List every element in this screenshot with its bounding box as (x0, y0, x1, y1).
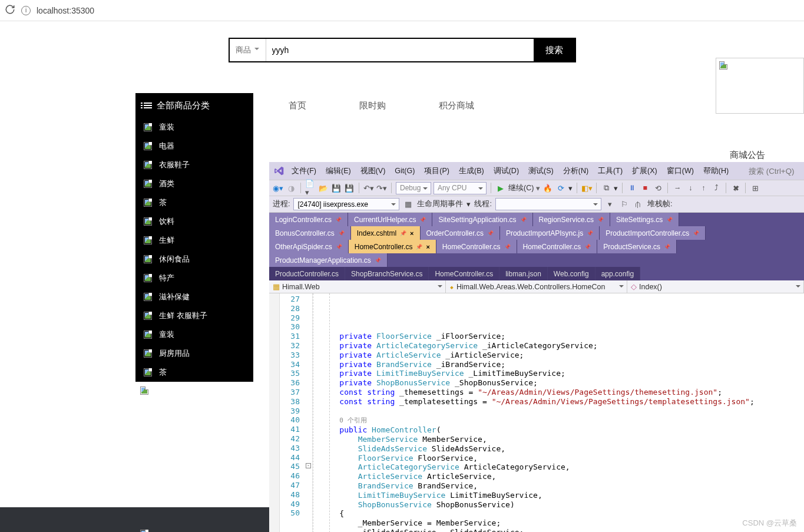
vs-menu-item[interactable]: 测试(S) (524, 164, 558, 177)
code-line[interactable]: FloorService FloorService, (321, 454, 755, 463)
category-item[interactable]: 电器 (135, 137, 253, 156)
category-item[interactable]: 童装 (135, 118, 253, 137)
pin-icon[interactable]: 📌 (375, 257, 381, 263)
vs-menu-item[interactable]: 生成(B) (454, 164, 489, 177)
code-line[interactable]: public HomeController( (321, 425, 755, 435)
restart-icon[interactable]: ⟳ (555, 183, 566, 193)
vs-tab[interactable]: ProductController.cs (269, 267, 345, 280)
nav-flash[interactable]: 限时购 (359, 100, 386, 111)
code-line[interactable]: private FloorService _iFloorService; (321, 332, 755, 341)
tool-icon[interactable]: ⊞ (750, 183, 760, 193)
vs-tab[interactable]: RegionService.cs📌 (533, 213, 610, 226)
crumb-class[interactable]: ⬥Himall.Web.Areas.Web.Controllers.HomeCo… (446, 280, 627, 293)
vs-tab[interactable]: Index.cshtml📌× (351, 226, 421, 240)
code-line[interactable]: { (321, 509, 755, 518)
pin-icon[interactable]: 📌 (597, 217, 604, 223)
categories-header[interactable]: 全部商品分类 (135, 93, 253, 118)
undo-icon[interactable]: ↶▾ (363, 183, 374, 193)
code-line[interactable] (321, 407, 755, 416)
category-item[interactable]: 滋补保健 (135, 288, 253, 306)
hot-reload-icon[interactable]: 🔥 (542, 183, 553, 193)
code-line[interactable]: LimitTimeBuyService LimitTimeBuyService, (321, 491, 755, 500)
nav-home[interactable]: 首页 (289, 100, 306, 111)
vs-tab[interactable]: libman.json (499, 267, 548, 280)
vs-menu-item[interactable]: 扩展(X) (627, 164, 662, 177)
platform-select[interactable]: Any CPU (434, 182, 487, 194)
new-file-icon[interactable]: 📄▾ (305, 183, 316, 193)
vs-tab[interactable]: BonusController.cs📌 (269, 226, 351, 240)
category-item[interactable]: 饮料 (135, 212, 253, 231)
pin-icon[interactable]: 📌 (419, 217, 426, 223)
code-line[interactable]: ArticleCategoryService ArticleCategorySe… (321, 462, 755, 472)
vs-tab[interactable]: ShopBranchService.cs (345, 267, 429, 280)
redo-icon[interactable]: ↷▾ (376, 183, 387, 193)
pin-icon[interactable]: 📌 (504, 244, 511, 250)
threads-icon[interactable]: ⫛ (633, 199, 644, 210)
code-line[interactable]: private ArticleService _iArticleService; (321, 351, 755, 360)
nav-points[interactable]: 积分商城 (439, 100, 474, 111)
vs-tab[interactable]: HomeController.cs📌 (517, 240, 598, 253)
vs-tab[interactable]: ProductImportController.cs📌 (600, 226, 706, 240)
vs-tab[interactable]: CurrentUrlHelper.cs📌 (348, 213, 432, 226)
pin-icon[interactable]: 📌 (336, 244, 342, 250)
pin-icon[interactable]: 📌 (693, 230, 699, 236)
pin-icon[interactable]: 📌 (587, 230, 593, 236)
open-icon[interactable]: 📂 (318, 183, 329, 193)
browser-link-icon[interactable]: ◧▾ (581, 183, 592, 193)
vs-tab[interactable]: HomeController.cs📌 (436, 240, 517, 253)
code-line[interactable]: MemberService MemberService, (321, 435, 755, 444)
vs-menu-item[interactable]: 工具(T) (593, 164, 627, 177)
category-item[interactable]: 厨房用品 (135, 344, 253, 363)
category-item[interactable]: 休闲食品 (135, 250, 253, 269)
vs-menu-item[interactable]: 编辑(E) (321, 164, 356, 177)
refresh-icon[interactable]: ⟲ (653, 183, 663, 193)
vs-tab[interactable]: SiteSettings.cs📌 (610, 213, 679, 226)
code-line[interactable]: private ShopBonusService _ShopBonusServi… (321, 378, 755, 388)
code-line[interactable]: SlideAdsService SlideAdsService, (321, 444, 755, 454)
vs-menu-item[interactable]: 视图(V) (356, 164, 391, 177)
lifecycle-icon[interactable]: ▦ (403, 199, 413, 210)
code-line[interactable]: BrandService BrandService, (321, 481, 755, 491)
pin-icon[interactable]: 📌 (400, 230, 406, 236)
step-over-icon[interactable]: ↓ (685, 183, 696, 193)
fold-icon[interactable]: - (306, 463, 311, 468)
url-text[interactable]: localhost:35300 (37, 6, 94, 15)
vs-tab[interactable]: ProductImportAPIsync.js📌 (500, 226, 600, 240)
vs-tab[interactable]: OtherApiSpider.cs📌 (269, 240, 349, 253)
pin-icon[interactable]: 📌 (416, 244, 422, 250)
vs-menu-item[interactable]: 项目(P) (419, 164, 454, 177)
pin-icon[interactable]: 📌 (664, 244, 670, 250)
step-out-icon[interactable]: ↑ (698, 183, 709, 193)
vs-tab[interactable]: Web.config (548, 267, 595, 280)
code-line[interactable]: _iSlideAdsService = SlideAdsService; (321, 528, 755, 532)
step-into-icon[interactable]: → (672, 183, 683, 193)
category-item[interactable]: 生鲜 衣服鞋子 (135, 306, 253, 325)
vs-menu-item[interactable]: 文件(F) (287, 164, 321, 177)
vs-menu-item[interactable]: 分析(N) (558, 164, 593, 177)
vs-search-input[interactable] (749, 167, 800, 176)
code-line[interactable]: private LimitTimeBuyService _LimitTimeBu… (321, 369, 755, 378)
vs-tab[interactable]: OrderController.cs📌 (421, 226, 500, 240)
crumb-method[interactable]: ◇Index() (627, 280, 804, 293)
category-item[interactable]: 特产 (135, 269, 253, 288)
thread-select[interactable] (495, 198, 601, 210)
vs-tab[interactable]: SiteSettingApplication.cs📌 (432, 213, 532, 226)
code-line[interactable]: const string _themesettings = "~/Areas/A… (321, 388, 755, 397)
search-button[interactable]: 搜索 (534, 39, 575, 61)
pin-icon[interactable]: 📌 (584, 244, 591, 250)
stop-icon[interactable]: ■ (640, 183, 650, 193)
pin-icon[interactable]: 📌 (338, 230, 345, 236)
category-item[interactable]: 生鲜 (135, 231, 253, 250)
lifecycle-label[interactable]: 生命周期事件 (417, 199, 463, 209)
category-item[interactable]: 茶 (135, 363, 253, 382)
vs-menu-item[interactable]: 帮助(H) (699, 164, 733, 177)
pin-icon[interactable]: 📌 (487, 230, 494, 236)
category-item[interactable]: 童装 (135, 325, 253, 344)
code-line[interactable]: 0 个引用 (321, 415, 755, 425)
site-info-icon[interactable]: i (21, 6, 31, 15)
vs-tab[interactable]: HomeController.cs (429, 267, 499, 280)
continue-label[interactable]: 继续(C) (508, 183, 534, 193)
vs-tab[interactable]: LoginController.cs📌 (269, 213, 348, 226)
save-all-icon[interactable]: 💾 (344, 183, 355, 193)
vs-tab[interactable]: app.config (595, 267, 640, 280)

________________

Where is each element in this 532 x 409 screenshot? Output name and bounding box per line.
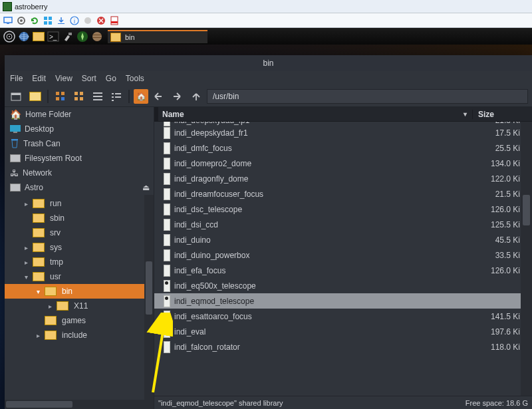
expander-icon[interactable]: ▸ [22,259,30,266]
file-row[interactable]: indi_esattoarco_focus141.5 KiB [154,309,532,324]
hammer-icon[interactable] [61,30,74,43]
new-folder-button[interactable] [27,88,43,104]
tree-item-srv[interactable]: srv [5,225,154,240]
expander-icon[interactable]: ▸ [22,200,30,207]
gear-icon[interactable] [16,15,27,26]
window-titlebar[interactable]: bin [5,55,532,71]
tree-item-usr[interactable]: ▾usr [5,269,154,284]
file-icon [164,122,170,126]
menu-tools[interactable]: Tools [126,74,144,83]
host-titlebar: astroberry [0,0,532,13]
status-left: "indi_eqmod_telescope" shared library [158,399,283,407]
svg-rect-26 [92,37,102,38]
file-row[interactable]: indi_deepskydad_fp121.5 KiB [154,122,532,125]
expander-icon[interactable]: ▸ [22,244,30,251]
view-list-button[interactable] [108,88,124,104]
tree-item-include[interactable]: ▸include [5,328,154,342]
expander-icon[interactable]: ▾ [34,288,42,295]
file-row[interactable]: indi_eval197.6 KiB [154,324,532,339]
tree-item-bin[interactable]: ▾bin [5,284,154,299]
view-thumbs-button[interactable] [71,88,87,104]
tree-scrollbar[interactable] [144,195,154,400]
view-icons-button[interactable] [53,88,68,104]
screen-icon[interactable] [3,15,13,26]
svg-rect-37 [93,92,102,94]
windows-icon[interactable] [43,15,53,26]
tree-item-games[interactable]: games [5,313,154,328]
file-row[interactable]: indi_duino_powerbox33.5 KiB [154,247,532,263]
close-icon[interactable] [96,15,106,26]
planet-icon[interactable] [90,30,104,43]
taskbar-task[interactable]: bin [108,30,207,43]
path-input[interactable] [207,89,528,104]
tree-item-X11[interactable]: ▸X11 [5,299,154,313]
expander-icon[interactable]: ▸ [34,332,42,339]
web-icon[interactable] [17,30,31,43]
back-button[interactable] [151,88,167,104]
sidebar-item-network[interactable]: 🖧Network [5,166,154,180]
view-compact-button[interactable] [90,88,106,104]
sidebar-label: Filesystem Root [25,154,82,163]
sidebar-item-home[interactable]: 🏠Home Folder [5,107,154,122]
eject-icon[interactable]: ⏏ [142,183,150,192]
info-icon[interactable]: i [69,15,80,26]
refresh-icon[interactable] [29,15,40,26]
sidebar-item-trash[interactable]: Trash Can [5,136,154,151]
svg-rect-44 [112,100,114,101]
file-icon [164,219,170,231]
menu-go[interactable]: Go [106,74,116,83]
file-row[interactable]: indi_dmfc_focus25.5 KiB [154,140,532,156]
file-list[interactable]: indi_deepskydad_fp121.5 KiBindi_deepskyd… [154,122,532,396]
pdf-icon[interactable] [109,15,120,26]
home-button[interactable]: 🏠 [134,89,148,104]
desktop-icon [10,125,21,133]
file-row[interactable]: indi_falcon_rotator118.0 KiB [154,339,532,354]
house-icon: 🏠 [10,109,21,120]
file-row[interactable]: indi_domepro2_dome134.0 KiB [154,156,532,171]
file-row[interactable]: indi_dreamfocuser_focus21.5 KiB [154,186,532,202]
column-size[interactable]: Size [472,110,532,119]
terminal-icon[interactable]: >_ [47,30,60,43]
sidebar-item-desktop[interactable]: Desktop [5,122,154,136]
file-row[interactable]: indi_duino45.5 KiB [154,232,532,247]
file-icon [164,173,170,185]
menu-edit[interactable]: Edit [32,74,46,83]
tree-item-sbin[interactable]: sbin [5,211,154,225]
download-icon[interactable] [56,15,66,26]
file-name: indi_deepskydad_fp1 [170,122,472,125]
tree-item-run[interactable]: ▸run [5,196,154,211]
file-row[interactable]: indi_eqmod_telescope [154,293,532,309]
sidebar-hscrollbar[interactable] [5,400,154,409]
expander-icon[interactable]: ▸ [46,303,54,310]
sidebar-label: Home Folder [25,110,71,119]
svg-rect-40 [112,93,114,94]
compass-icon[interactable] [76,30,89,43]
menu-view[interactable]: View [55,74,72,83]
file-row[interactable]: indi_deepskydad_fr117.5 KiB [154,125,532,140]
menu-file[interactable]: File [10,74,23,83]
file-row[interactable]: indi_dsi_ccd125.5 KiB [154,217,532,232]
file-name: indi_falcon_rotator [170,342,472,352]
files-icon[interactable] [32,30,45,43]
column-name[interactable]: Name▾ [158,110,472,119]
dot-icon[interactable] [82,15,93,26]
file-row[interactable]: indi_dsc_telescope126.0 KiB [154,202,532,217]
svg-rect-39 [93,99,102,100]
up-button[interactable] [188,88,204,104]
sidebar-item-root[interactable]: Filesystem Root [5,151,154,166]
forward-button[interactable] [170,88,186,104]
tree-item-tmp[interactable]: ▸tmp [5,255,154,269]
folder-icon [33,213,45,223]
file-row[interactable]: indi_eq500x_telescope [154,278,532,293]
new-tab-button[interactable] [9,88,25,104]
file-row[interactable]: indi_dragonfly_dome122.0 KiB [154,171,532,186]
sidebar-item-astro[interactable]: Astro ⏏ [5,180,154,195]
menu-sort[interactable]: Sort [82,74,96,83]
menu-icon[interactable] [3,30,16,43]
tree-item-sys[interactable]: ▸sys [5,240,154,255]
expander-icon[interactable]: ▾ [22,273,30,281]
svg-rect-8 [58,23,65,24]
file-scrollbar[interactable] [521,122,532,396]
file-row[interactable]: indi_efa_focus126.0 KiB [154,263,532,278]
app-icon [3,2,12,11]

________________

-- Work order --
Where a line of the data contains "refresh", copy that line.

-- Exercise output --
refresh-icon[interactable]: ⟲ (653, 183, 663, 193)
refresh-icon[interactable] [29,15,40,26]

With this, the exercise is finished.